━━━━━ Supplied information

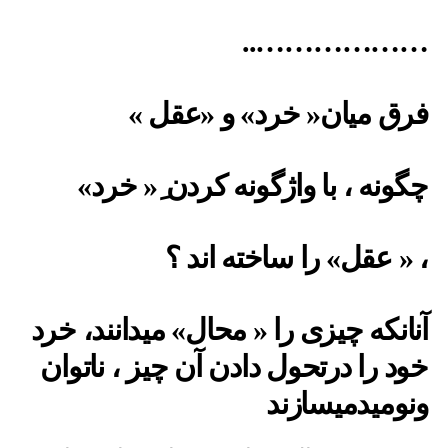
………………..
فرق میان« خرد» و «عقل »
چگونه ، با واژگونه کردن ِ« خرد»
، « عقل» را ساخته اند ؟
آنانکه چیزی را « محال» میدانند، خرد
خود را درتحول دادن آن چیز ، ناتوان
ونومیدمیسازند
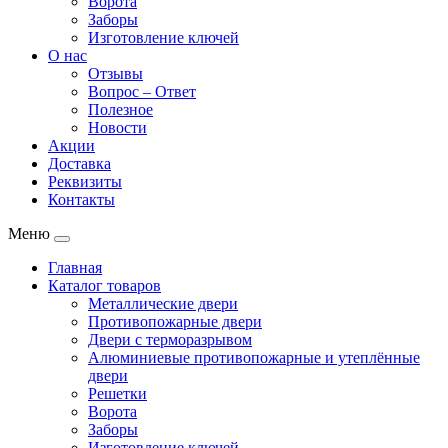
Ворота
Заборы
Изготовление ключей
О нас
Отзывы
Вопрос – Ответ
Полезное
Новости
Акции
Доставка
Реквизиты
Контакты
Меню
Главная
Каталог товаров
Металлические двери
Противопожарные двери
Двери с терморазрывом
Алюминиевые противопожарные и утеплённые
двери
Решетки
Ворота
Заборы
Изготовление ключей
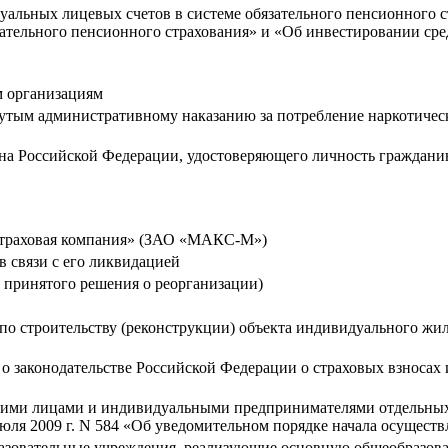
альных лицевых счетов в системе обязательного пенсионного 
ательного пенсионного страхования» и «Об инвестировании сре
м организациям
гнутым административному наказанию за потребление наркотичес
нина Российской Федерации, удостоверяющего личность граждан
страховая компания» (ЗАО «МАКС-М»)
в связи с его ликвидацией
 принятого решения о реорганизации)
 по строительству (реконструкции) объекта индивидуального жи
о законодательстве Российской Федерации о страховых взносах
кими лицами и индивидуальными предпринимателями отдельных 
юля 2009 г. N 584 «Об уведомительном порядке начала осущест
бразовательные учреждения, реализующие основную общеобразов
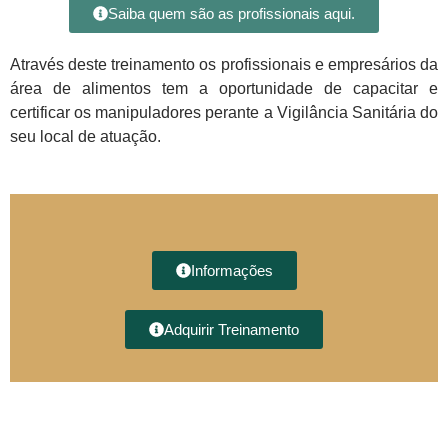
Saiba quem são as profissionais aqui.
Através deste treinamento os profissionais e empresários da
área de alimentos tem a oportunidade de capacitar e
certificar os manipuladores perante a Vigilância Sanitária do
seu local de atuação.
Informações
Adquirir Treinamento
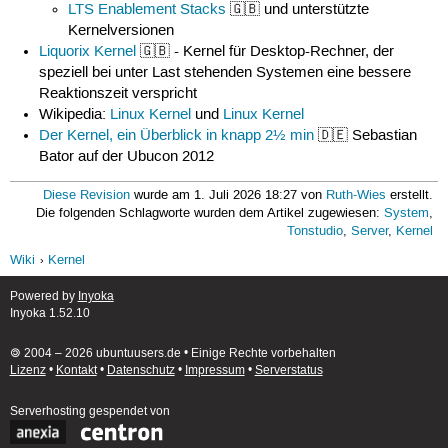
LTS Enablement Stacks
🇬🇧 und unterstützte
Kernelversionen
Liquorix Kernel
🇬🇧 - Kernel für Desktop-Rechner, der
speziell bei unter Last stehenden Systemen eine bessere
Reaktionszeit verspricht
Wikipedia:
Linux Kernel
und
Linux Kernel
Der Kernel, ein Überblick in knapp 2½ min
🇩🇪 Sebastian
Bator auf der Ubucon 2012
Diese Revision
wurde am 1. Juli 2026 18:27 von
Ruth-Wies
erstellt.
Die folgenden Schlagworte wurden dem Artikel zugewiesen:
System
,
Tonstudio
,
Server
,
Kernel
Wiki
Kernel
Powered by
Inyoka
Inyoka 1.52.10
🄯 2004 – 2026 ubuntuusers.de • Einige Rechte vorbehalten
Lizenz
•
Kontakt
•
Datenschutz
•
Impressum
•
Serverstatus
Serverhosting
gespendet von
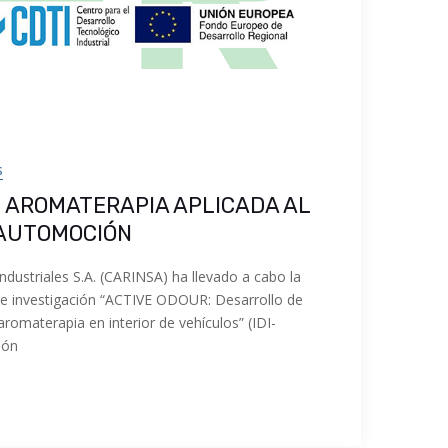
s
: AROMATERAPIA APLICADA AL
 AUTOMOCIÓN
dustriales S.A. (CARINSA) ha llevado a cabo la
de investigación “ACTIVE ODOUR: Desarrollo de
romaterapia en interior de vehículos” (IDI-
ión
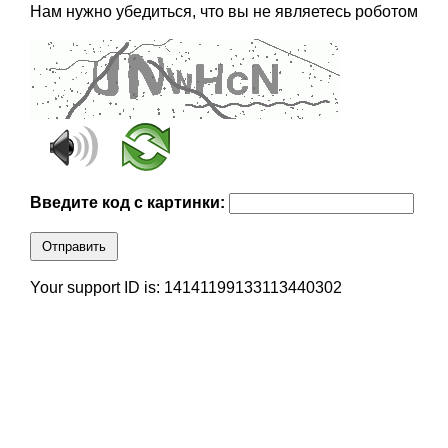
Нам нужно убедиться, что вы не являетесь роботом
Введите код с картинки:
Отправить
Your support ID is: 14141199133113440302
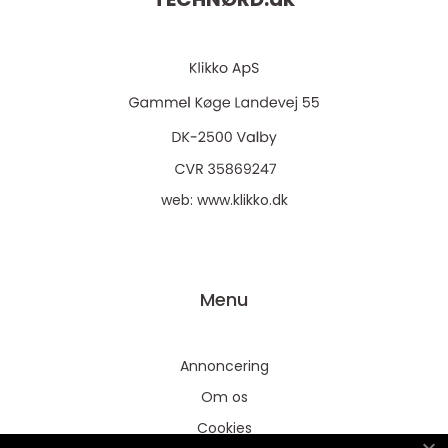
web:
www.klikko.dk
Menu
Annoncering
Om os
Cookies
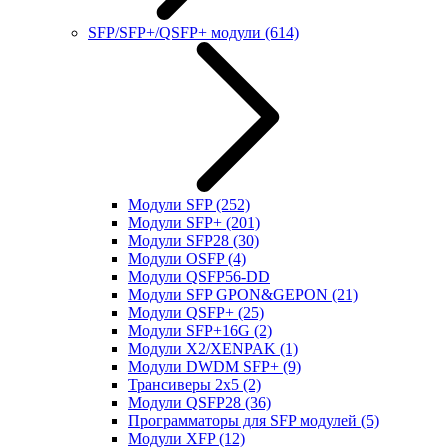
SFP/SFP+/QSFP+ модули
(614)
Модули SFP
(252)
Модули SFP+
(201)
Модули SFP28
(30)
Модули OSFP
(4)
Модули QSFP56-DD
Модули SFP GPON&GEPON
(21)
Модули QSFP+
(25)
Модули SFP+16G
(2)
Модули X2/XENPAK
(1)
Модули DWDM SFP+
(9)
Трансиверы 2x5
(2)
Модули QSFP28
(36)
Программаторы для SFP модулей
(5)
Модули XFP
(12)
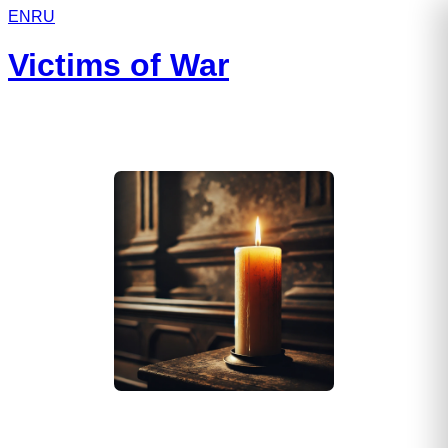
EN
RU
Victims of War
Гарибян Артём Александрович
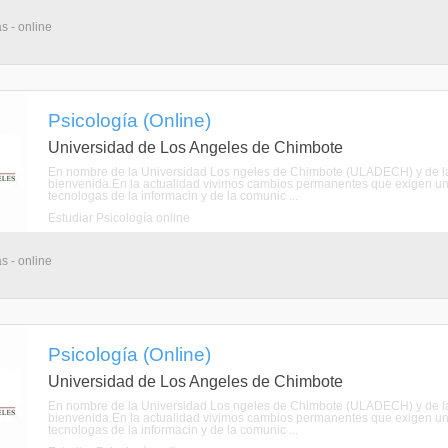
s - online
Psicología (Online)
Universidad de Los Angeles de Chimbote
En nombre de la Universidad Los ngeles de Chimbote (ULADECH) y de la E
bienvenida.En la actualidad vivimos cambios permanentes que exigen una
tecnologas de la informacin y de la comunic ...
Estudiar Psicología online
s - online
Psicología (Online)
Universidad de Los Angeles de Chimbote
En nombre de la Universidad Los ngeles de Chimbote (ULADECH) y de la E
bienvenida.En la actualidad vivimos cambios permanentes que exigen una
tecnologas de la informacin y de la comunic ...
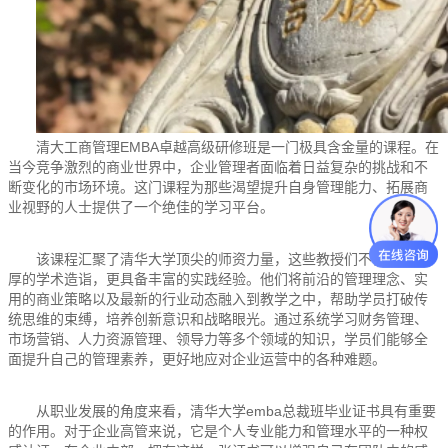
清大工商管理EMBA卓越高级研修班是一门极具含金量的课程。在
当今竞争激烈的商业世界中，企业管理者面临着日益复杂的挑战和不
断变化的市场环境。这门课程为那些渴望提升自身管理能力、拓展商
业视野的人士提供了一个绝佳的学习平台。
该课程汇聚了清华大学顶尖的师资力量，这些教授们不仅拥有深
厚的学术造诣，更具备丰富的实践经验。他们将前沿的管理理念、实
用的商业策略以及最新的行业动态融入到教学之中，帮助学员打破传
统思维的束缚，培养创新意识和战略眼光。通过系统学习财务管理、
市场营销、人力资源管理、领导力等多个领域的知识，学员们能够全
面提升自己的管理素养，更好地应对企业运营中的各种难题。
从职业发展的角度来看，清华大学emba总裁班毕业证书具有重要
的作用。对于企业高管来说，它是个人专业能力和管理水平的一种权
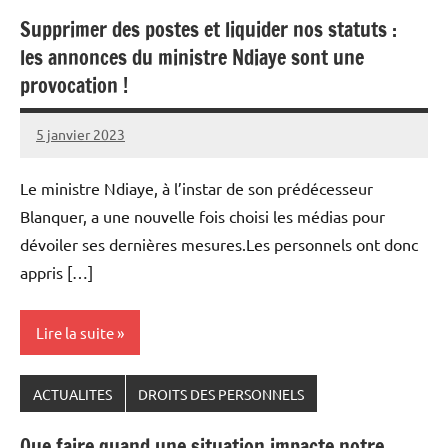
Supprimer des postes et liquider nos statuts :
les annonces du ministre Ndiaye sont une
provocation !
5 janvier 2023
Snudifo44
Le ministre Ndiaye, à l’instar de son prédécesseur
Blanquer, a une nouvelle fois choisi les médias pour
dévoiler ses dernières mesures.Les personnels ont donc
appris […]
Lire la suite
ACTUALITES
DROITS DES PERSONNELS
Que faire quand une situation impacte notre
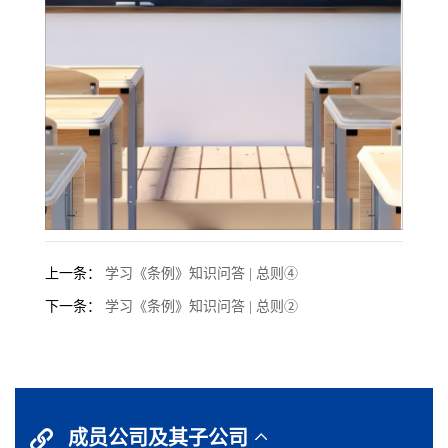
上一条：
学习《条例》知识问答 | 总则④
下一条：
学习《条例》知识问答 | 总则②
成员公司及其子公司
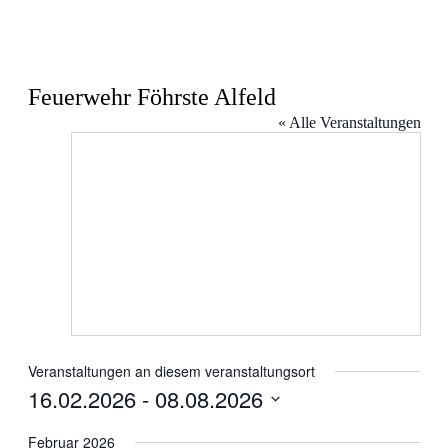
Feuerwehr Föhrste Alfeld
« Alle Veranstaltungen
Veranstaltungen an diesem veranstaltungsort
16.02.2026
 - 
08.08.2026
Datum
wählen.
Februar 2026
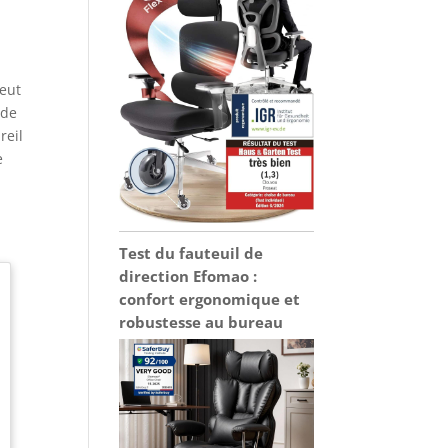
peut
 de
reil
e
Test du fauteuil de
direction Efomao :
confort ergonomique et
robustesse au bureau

━━━━━━━━━━

Filter the entries down to the lines with the word "пенсионного" in them, and copy those lines.

альных лицевых счетов в системе обязательного пенсионного 
ательного пенсионного страхования» и «Об инвестировании сре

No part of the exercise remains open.